Transperf includes the ability to set expectations for a variety of metrics and check the results of an experimental run against those expectations. This allows transperf to be used for high-level testing of transport protocol behavior.

These checks can be customized by including a dictionary of values, as shown below.

scores = {
    "tput": 90,  # use X% of total bw as goodput
    "rtt_med": 25,  # 100 * minRTT/rtt_i
    "lock_on_bw": 10,  # should exit STARTUP at bw at least x% of bottleneck
    "loss_avoid": 95,  # non-loss percentage
    "fairness": 75,  # jain fairness index * 100 over lifetime
    "convergence_fairness": 85,  # jain fairness for each second after conv
    "convergence_sec": 1.1,  # how long before asserting convergence
}
check = check_with_scores(scores)

Each of these values corresponds to one of the following metrics.

Goodput (tput)

Throughput represents the bits transmitted per second measured during the test for all the connections, while goodput represents transmission excluding retransmission and header overhead. The tput metric reports the total goodput. We normalize tput into range [0,100] by dividing the total goodput, b, by the bottleneck bandwidth, BW, and multiplying by 100.

tput = 100 * b / BW

RTT Reduction (rtt_med)

Round-trip time (RTT) represents the two-way latency measured by the congestion control module. To assign a score that is higher with lower RTT, we use the term RTT reduction. We normalize the RTT reduction as follows:

rtt_med = 100 * minRTT_i / medRTT_i

where minRTT and medRTT are the minimum and median measured RTTs for a flow, i.

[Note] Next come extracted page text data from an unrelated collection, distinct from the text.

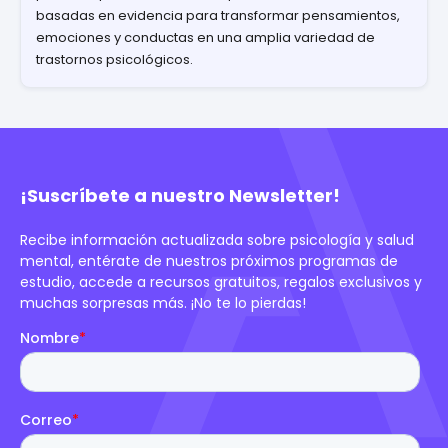
basadas en evidencia para transformar pensamientos,
emociones y conductas en una amplia variedad de
trastornos psicológicos.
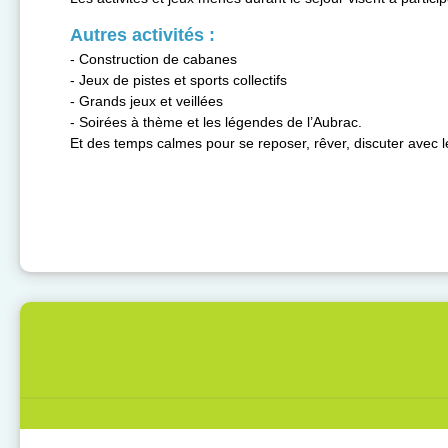
Autres activités :
- Construction de cabanes
- Jeux de pistes et sports collectifs
- Grands jeux et veillées
- Soirées à thème et les légendes de l’Aubrac.
Et des temps calmes pour se reposer, rêver, discuter avec l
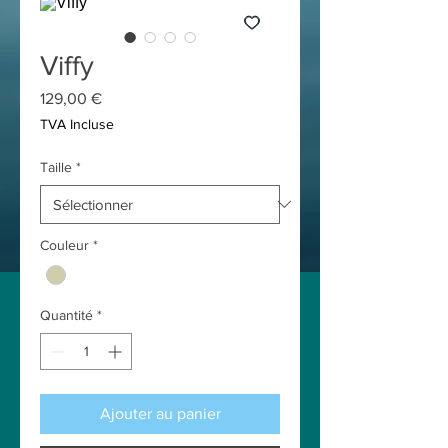
Viffy
Prix
129,00 €
TVA Incluse
Taille
*
Couleur
*
Quantité
*
Ajouter au panier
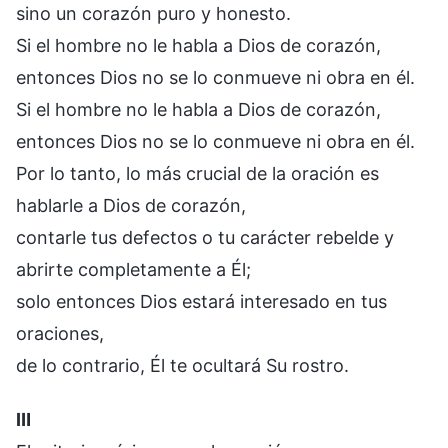
sino un corazón puro y honesto.
Si el hombre no le habla a Dios de corazón,
entonces Dios no se lo conmueve ni obra en él.
Si el hombre no le habla a Dios de corazón,
entonces Dios no se lo conmueve ni obra en él.
Por lo tanto, lo más crucial de la oración es
hablarle a Dios de corazón,
contarle tus defectos o tu carácter rebelde y
abrirte completamente a Él;
solo entonces Dios estará interesado en tus
oraciones,
de lo contrario, Él te ocultará Su rostro.
Ⅲ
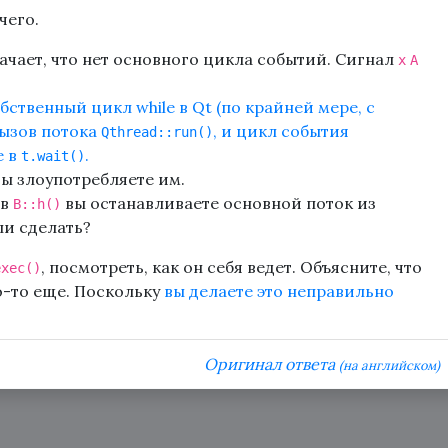
чего.
начает, что нет основного цикла событий. Сигнал
x
A
бственный цикл while в Qt (по крайней мере, с
вызов потока
, и цикл события
Qthread::run()
е в
.
t.wait()
 вы злоупотребляете им.
 в
вы останавливаете основной поток из
B::h()
ели сделать?
, посмотреть, как он себя ведет. Объясните, что
exec()
о-то еще. Поскольку
вы делаете это неправильно
Оригинал ответа
(на английском)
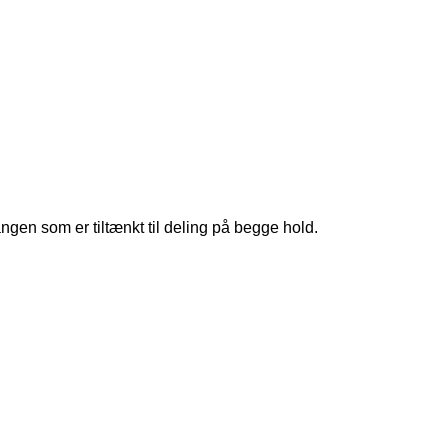
ngen som er tiltænkt til deling på begge hold.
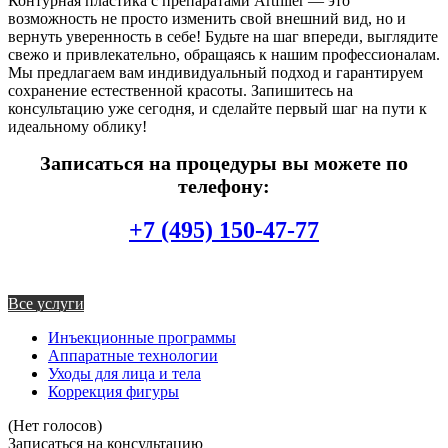
Контурная пластика с препаратами Artfiller — это
возможность не просто изменить свой внешний вид, но и
вернуть уверенность в себе! Будьте на шаг впереди, выглядите
свежо и привлекательно, обращаясь к нашим профессионалам.
Мы предлагаем вам индивидуальный подход и гарантируем
сохранение естественной красоты. Запишитесь на
консультацию уже сегодня, и сделайте первый шаг на пути к
идеальному облику!
Записаться на процедуры вы можете по
телефону:
+7 (495) 150-47-77
Все услуги
Инъекционные программы
Аппаратные технологии
Уходы для лица и тела
Коррекция фигуры
(Нет голосов)
Записаться на консультацию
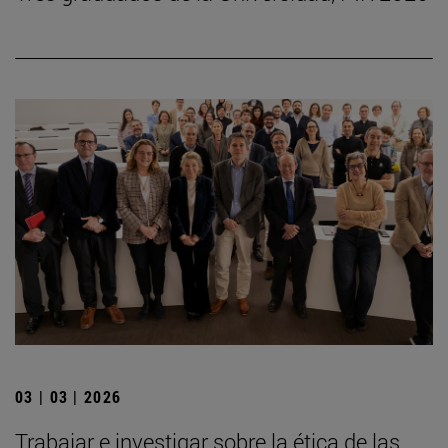
03 | 03 | 2026
Trabajar e investigar sobre la ética de las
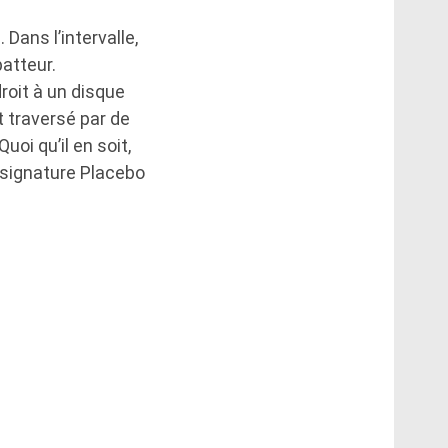
n
. Dans l’intervalle,
batteur.
roit à un disque
t traversé par de
uoi qu’il en soit,
a signature Placebo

Lock on Bandwidth (lock_on_bw)

This metric represents the ratio of the bandwidth at which BBR exists STARTUP. That is, it checks that

measured_lock_on_bw_i >= lock_on_target

where

lock_on_target = (lock_on_bw / 100) * btl_bw / num_conns

and subscript i represents that this condition is checked for each flow i.

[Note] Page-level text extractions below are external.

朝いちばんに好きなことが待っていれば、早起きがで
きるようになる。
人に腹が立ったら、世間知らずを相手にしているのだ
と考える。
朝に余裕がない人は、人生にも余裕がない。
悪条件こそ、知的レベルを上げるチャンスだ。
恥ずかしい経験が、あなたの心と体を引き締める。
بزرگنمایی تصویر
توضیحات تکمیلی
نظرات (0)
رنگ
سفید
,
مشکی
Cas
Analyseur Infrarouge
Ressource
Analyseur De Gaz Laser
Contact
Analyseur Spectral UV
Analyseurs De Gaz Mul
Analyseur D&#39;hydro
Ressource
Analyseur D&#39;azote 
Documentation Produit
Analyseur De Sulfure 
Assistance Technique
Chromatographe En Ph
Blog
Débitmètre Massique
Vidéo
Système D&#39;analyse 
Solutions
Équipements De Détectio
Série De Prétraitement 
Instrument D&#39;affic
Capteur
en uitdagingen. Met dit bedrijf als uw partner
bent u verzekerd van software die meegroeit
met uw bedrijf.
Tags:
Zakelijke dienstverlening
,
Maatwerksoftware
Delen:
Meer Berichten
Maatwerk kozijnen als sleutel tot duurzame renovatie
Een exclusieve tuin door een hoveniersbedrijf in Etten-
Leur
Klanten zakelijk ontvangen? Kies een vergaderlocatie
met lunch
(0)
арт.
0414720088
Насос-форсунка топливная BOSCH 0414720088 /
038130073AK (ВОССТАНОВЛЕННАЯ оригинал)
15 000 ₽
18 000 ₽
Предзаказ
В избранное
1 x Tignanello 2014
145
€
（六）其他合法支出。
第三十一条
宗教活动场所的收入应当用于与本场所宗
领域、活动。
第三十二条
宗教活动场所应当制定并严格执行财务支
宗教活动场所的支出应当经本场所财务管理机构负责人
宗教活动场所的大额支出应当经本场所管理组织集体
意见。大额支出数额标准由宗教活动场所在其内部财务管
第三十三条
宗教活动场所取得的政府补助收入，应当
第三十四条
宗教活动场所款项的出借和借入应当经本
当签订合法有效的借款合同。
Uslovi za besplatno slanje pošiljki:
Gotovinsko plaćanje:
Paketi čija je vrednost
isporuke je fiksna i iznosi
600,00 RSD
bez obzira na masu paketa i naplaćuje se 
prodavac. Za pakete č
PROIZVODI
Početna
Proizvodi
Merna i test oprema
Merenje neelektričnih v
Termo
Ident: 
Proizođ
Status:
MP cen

Loss Avoidance (loss_avoid)

Given a loss rate, l, ranging from 0 to 1, the normalized loss avoidance score is the non-loss percent:

loss_avoid = 100 * (1 - l)

This gives lower loss rate a higher score.

Fairness (fairness)

We use Jain's fairness index to represent how fair the goodput is allocated between connections during the test. We adjust the Jain's fairness index from (0,1] to (0,100] as follows.

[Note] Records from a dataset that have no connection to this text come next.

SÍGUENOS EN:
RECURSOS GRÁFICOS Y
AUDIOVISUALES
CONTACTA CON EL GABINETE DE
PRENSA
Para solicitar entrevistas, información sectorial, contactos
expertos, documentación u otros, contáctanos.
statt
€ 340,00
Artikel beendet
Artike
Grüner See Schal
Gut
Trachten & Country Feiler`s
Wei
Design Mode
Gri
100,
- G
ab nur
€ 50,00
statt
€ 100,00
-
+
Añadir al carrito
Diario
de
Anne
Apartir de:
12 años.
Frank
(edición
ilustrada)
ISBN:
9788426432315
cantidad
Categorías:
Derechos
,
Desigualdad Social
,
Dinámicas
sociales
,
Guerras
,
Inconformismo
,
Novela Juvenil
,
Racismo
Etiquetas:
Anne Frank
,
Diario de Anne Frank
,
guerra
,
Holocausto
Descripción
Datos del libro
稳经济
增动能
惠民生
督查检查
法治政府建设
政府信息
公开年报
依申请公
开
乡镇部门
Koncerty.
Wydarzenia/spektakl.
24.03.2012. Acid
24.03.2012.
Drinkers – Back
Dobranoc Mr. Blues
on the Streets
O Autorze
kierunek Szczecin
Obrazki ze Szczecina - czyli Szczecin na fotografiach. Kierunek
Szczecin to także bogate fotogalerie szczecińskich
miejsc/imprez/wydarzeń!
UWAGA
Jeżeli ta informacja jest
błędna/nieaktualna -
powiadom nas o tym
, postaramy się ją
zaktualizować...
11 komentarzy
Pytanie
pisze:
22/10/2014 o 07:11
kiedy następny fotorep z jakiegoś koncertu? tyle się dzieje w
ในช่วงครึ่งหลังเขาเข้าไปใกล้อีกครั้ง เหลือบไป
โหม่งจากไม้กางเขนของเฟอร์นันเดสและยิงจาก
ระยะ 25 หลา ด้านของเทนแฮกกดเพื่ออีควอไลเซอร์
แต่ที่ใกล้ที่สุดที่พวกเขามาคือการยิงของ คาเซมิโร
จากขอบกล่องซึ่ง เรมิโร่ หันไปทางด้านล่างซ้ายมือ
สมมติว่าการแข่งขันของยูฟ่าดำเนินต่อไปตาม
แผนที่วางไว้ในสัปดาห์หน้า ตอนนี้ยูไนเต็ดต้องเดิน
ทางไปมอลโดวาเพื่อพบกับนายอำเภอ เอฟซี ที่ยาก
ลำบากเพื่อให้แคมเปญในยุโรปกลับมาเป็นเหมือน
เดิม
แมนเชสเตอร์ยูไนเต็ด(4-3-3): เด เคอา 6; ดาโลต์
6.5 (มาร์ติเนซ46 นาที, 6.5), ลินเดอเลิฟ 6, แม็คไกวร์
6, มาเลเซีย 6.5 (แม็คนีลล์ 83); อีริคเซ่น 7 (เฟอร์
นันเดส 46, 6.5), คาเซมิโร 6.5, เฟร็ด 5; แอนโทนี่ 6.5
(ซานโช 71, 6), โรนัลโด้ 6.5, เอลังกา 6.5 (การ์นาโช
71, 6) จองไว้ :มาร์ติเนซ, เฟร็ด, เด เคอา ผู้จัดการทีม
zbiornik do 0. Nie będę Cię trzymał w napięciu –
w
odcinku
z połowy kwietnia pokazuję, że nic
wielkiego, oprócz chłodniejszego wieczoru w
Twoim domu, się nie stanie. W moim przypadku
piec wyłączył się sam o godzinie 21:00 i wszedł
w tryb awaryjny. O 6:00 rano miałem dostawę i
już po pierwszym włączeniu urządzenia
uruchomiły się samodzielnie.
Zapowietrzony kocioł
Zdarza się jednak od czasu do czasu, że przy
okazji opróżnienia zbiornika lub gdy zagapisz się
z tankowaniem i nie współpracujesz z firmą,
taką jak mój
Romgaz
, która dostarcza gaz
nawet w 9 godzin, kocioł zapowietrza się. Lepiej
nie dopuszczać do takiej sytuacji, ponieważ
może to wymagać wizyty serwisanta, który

f(b_1, b_2, ..., b_n) = 100 * (sum(b_i))^2 / (n * sum(b_i^2))

where n is the number of connections and b_i is the goodput for connection i.

Convergence Fairness (convergence_fairness)

Unlike Fairness, which is the pass/fail threshold for the Jain fairness index for each flow over its entire lifetime, convergence fairness is the minimum Jain's fairness index that the flow throughputs must have in every one-second time buck after t = convergence_sec.

Examples

Example configurations for transperf tests can be found in sample_config.

FAQs

I keep getting Permission denied (publickey) even though PermitRootLogin is yes

Try running ssh with verbose output (ssh -v). If you haven't connected to root using gcloud, do that once so that SSH keys can be created and transferred.

You may need to specify the identity file created by gcloud (e.g. ~/.ssh/google_compute_engine) on your local machine. We recommend just adding that key using ssh-agent:

$ eval `ssh-agent`
$ ssh-add ~/.ssh/google_compute_engine